- [Task to carry out]
Your job with the data below is to output exactly the lines from the one holding "обусловлена наличием следовых количеств" down to the one holding "ранее получавших антиретровирусную терапию) и", both included, and no others.
*** Opening Records to use ***
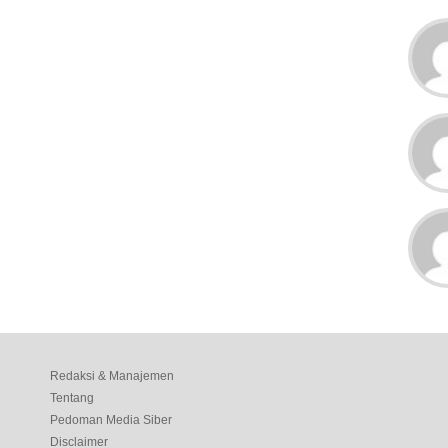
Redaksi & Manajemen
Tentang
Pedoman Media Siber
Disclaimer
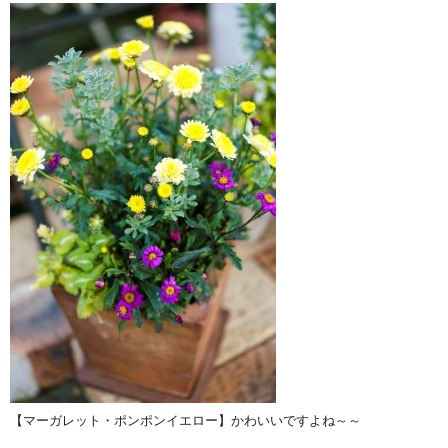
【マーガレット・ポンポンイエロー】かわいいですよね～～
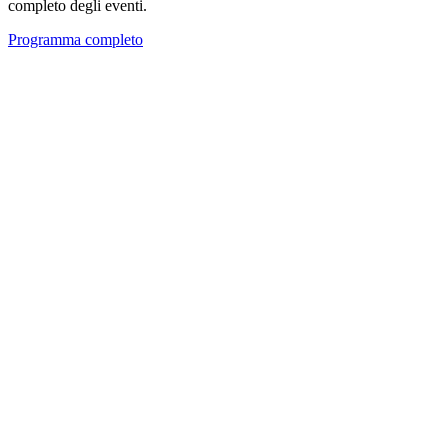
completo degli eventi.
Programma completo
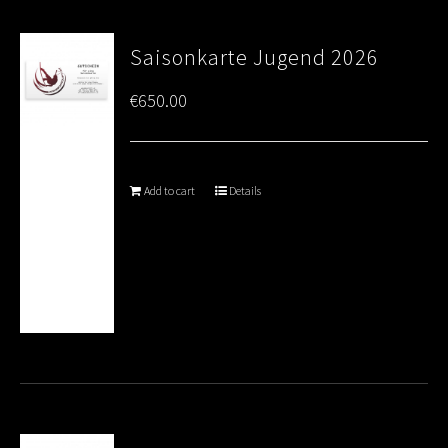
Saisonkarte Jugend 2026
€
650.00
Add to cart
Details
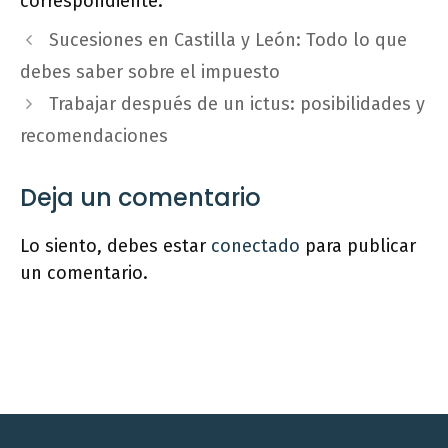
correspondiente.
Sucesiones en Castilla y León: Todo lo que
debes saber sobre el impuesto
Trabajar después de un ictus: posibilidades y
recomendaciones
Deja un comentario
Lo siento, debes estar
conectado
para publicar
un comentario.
*** Closing Records to use ***
*** Opening Records to use ***
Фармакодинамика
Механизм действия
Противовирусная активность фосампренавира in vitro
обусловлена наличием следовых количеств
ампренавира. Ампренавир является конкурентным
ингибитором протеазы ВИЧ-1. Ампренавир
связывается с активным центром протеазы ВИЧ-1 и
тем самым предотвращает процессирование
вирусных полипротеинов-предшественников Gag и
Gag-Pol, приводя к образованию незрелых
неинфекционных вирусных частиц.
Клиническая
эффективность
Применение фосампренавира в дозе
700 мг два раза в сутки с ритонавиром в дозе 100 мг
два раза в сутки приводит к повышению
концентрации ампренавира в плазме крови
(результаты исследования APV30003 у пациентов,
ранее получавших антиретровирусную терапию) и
*** Closing Records to use ***
- [Answer section]
обусловлена наличием следовых количеств
ампренавира. Ампренавир является конкурентным
ингибитором протеазы ВИЧ-1. Ампренавир
связывается с активным центром протеазы ВИЧ-1 и
тем самым предотвращает процессирование
вирусных полипротеинов-предшественников Gag и
Gag-Pol, приводя к образованию незрелых
неинфекционных вирусных частиц.
Клиническая
эффективность
Применение фосампренавира в дозе
700 мг два раза в сутки с ритонавиром в дозе 100 мг
два раза в сутки приводит к повышению
концентрации ампренавира в плазме крови
(результаты исследования APV30003 у пациентов,
ранее получавших антиретровирусную терапию) и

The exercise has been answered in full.